Entahlah, akika masih belum hatam dengan istilah kedokteran, apalagi pake bahasa Jepun.
Intinya sih, Mr. Sakai harus dirawat sampai sembuh betul, dan selama itu dia nggak boleh datang ke kantor.

Pokonya dikarantina di rumah sakit.

Kalau melihat kondisi Mr. Sakai yang masih kuat jalan bahkan meeting, sekilas sih nggak jauh beda dengan flu atau masuk angin biasa, yang kalau aja dia orang Indonesia, mungkin dengan minum tolak angin dan dikerok, plus dikasih teh anget aja udah sembuh dan bablas angine!

Tapi karena orang Jepang amat sangat parno dengan virus, infeksi, kuman dan sejenisnya, maka Mr. Sakai pun diperlakukan bak virus berbahaya yang bakal langsung menular meski cuma bersentuhan sedikit saja, apalagi kalau bukan muhrim.

Masih belum cukup, mobil yang kemarin membawa Mr. Sakai ke rumah sakit harus disemprotkan dengan disinfektan atau anti bakteri atau penyegar udara atau apapun itu namanya.
Jangan lupa, buka jendela mobil untuk memberikan ventilasi agar kuman dan virus pada metong.
Selesai?
Belum.
Driver yang membawa dia dan orang yang pernah berinteraksi langsung dengan dia hingga kemarin harus mencuci baju yang dipakainya sampai BERSIH dan bebas kuman, dan nggak lupa menggunakan masker selama beberapa hari.

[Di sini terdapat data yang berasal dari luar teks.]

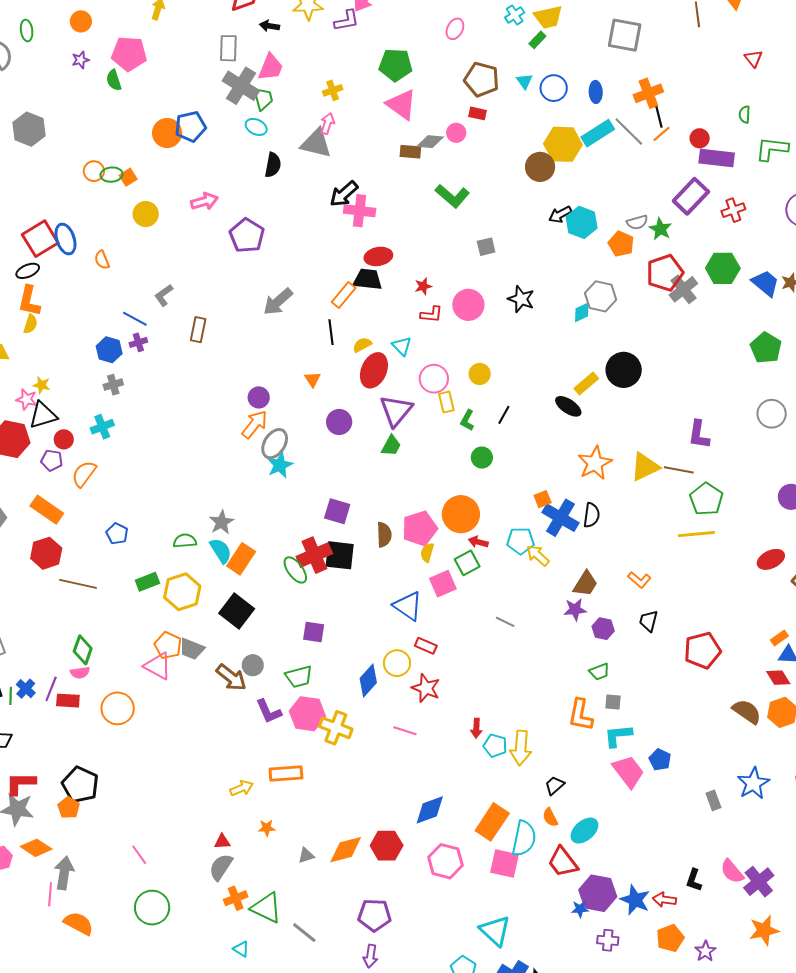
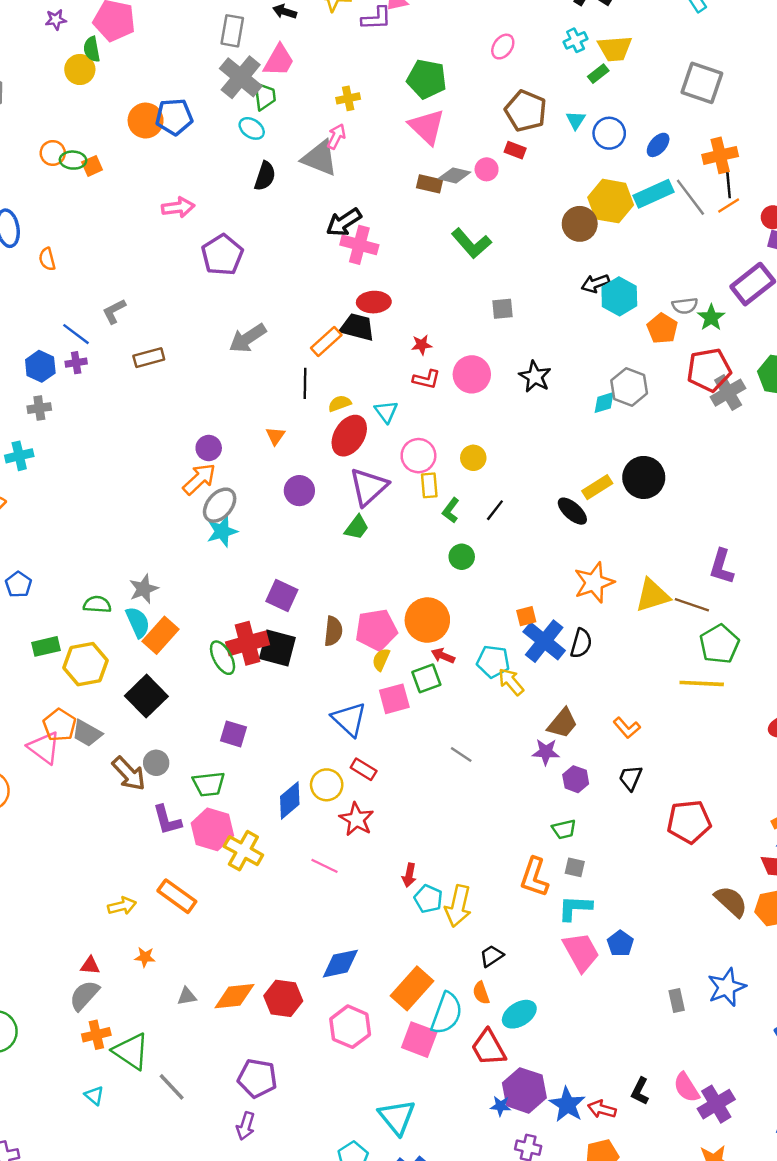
blue ellipse: (596, 92) -> (658, 145), turned 35
yellow circle: (146, 214) -> (80, 69), moved
brown rectangle: (198, 330) -> (149, 358), turned 55
orange rectangle: (286, 774) -> (177, 896), turned 32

Ketika mendengar orang-orang negeri sakura ini rempong dan heboh cuma gegara virus masuk angin ecek-ecek, aku sebagai bersyukur banget menjadi orang Indonesia yang kalo masuk angin atau flu, cukup teh anget, obat warung dan istirahat pun alhamdulillah cepet baikan.

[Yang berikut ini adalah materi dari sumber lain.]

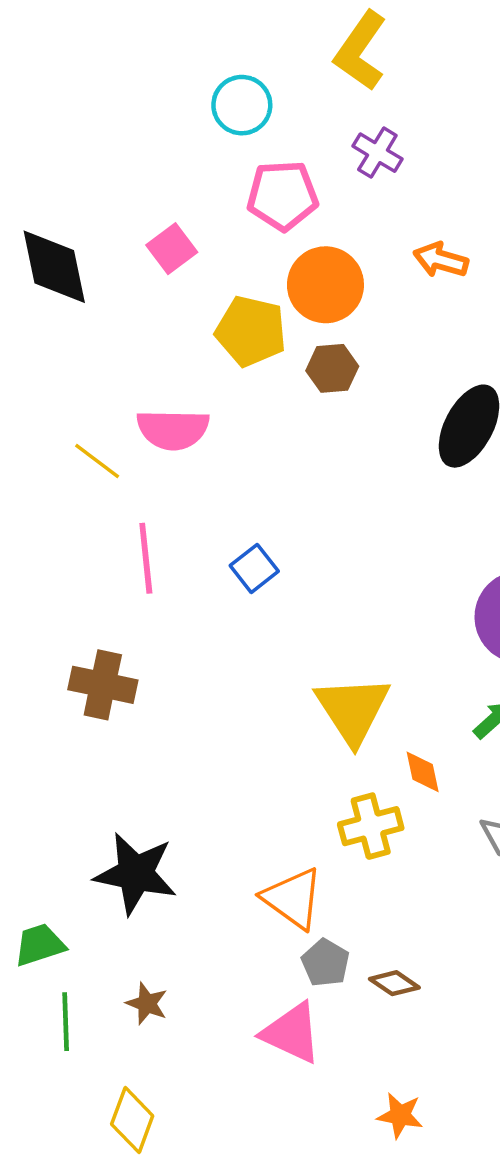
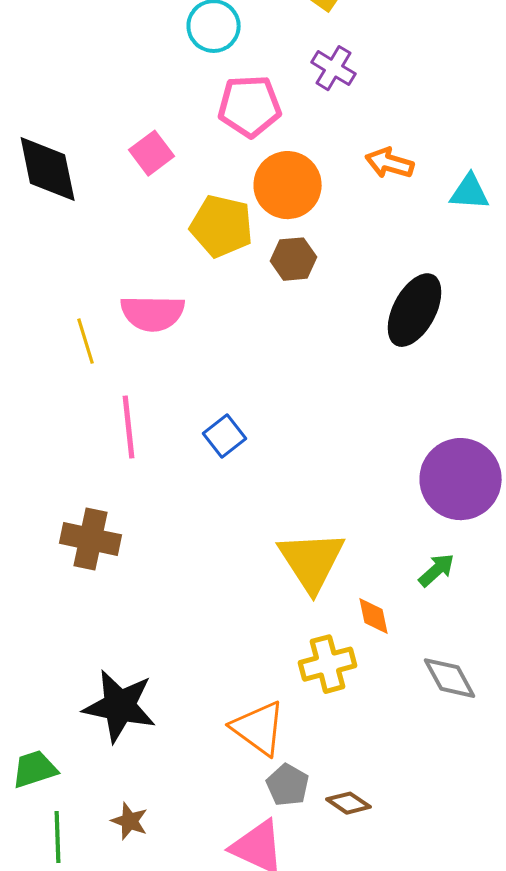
yellow line: (97, 461) -> (86, 341), turned 36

Entah harus senang atau sedih, orang Indonesia kebanyakan terbiasa dengan yang namanya kotor, berdebu, polusi udara dan panas menyengat.
Sehingga ketika ada virus, lingkungan kotor, atau cuaca ekstrem, cukup dengan obat tradisional mereka bisa bertahan [termasuk saya...haha].
Bandingkan dengan orang Jepang, yang notabene-nya amat sangat bersih bahkan terlalu higienis, ketika terkena virus dikit aja, ketika kotor dikit aja, langsung parno dan cepet sakit.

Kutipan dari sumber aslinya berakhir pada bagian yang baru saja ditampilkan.